The design flaw is another distraction for Intel, as personal computer sales are slow moving, and a growing demand for mobile devices heats up the market -- a market dominated by Britain's ARM Holdings.
"Does it change the perception of Intel's quality? Yes, probably. You've got real product out there that's been qualified and tested and green-lighted, and then you come back to say there's a problem and you have to recall," Wedbush analyst, Patrick Wang, told Reuters.
Intel slashed its first-quarter revenue forecast by $300 million and expects the cost to repair and replace the flawed chips to be in the neighborhood of $700 million. It doesn't foresee any full-year revenue shortfalls.
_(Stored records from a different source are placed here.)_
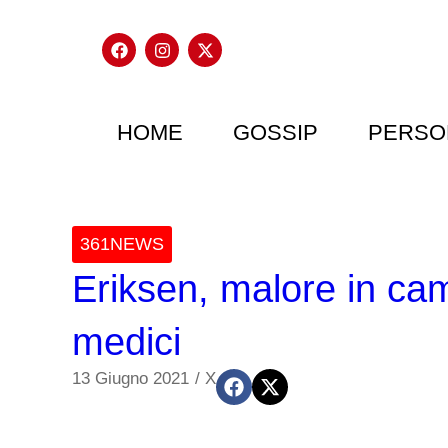
HOME
GOSSIP
PERSO
361NEWS
Eriksen, malore in ca
medici
13 Giugno 2021
/
X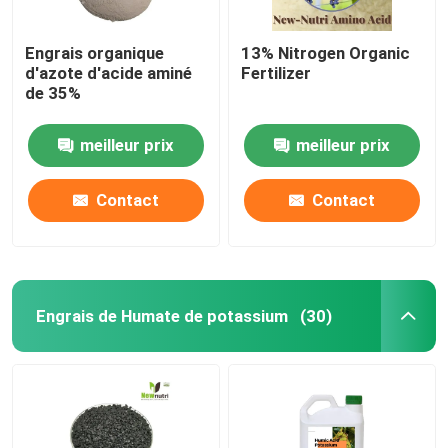
Engrais organique
13% Nitrogen Organic
d'azote d'acide aminé
Fertilizer
de 35%
meilleur prix
meilleur prix
Contact
Contact
Engrais de Humate de potassium
(30)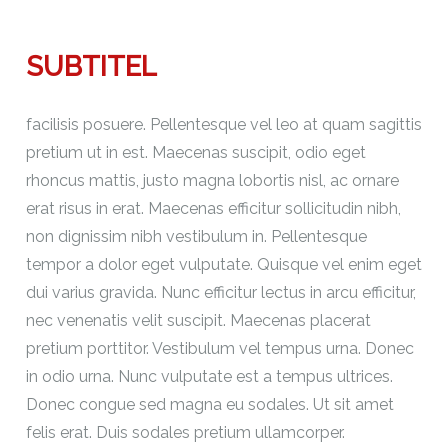
SUBTITEL
facilisis posuere. Pellentesque vel leo at quam sagittis
pretium ut in est. Maecenas suscipit, odio eget
rhoncus mattis, justo magna lobortis nisl, ac ornare
erat risus in erat. Maecenas efficitur sollicitudin nibh,
non dignissim nibh vestibulum in. Pellentesque
tempor a dolor eget vulputate. Quisque vel enim eget
dui varius gravida. Nunc efficitur lectus in arcu efficitur,
nec venenatis velit suscipit. Maecenas placerat
pretium porttitor. Vestibulum vel tempus urna. Donec
in odio urna. Nunc vulputate est a tempus ultrices.
Donec congue sed magna eu sodales. Ut sit amet
felis erat. Duis sodales pretium ullamcorper.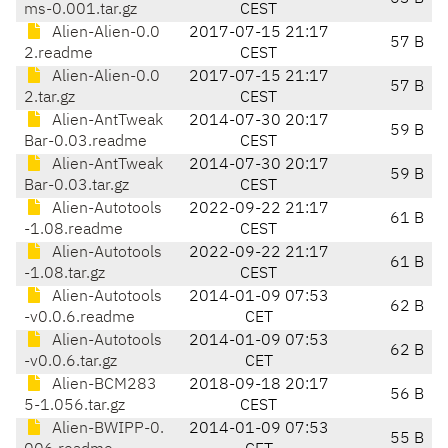
ms-0.001.tar.gz
CEST
Alien-Alien-0.0
2017-07-15 21:17
57 B
2.readme
CEST
Alien-Alien-0.0
2017-07-15 21:17
57 B
2.tar.gz
CEST
Alien-AntTweak
2014-07-30 20:17
59 B
Bar-0.03.readme
CEST
Alien-AntTweak
2014-07-30 20:17
59 B
Bar-0.03.tar.gz
CEST
Alien-Autotools
2022-09-22 21:17
61 B
-1.08.readme
CEST
Alien-Autotools
2022-09-22 21:17
61 B
-1.08.tar.gz
CEST
Alien-Autotools
2014-01-09 07:53
62 B
-v0.0.6.readme
CET
Alien-Autotools
2014-01-09 07:53
62 B
-v0.0.6.tar.gz
CET
Alien-BCM283
2018-09-18 20:17
56 B
5-1.056.tar.gz
CEST
Alien-BWIPP-0.
2014-01-09 07:53
55 B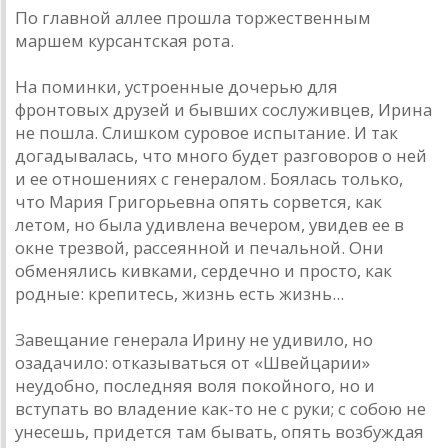
По главной аллее прошла торжественным
маршем курсантская рота.
На поминки, устроенные дочерью для
фронтовых друзей и бывших сослуживцев, Ирина
не пошла. Слишком суровое испытание. И так
догадывалась, что много будет разговоров о ней
и ее отношениях с генералом. Боялась только,
что Мария Григорьевна опять сорвется, как
летом, но была удивлена вечером, увидев ее в
окне трезвой, рассеянной и печальной. Они
обменялись кивками, сердечно и просто, как
родные: крепитесь, жизнь есть жизнь...
Завещание генерала Ирину не удивило, но
озадачило: отказываться от «Швейцарии»
неудобно, последняя воля покойного, но и
вступать во владение как-то не с руки; с собою не
унесешь, придется там бывать, опять возбуждая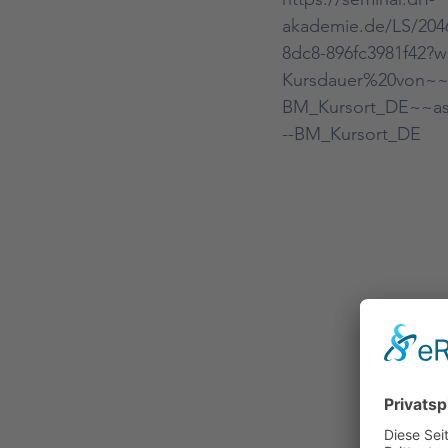
akademie.de/LS/2046
8dc8-896fc3981f42?
Kursdauer%20von~~
BM_Kursort_DE~~as
--BM_Kursort_DE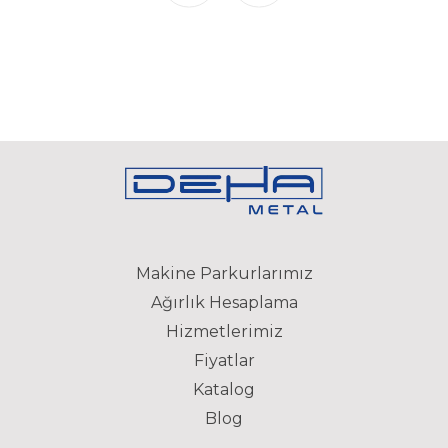
Makine Parkurlarımız
Ağırlık Hesaplama
Hizmetlerimiz
Fiyatlar
Katalog
Blog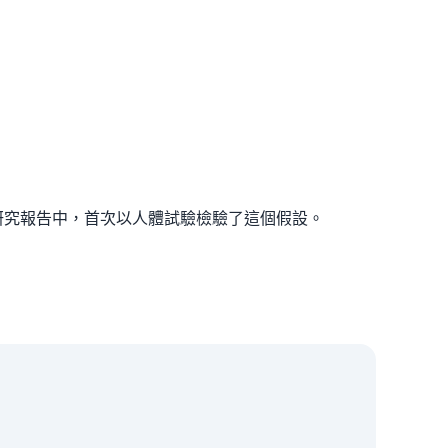
LOS ONE 的研究報告中，首次以人體試驗檢驗了這個假設。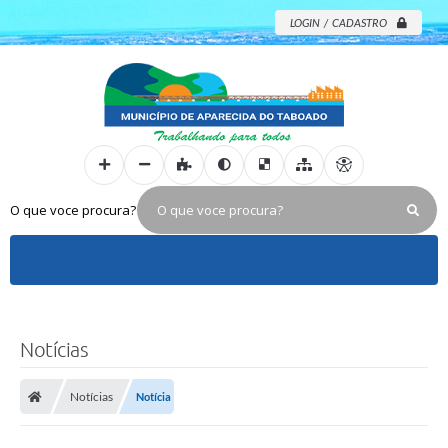
LOGIN / CADASTRO
O que voce procura?
Notícias
Notícias
Notícia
The defect was found after the company shipped more than 100,000 chips to computer makers getting ready to sell new PC models with the new Sandy Bridge processor, which Intel boasts as its biggest-ever leap in processing power.
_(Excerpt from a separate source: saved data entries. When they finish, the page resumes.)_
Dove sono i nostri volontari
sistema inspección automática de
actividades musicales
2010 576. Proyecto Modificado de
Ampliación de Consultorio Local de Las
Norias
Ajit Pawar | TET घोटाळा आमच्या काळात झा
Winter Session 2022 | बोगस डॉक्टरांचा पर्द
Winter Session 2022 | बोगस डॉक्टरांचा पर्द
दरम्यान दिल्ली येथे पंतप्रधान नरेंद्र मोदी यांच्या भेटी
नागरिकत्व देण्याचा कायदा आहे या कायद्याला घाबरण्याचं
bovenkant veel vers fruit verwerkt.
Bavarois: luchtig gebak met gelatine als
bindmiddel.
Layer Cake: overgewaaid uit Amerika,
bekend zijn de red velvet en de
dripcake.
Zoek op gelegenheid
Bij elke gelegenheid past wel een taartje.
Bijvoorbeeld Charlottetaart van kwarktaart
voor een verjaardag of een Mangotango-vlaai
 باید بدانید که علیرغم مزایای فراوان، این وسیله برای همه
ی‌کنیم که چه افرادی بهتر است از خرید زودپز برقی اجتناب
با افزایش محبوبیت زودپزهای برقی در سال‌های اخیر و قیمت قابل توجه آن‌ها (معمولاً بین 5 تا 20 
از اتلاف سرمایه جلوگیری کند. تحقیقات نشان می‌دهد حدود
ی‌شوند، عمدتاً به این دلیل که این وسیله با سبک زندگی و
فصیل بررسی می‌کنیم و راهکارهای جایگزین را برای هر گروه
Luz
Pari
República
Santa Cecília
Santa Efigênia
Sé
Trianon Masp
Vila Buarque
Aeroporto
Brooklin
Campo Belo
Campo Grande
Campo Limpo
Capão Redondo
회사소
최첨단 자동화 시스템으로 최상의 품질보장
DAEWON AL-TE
If the problem remained unnoticed, the company said about 5 percent of computers running the new chipsets could have failed over a three-year period, Stephen Smith, vice president and director of PC Client Operations at Intel, said during a conference call with Reuters.
"It would be a low and continuing failure rate over the life of the systems," he said.
Investors predicted that Intel's setback could give Advanced Micro Devices (AMD) -- a smaller rival of Intel -- an edge in the microprocessor market.
AMD is launching its own lineup of processors this year, codenamed Fusion, which will compete with Intel's Sandy Bridge chips in the PC market.
Intel said its engineers discovered the chip flaw last week after manufacturers stress-tested the chips with high voltage and temperatures. The design flaw could have stopped computers from being able to communicate with their hard disk drives or DVD drives.
"It's obviously a negative and a surprise. We think they can recover from this very quickly. This product was just being introduced and there's not many in the field," said Kevin Cassidy, an analyst at Stifel Nicolaus.
The chip flaw, along with its recent acquisition of German chipmaker Infineon Technologies AG's wireless division, plus the purchase of security software firm McAfee, expected to close this quarter, prompted Intel to revise its revenue outlook.
Despite slowing growth in PC sales in 2010, the Semiconductor Industry Association said Monday that worldwide chip sales for the year rose 32 percent to a record $298.3 billion. However, it warned that this year it expected only "moderate single-digit growth" for the industry as a whole, as the uncertain economy continues to suppress growth in demand.
While Intel's chips are found in 80 percent of the world's personal computers, the company has yet to make its mark in the mobile sector that is increasingly gaining momentum in the Internet connected world.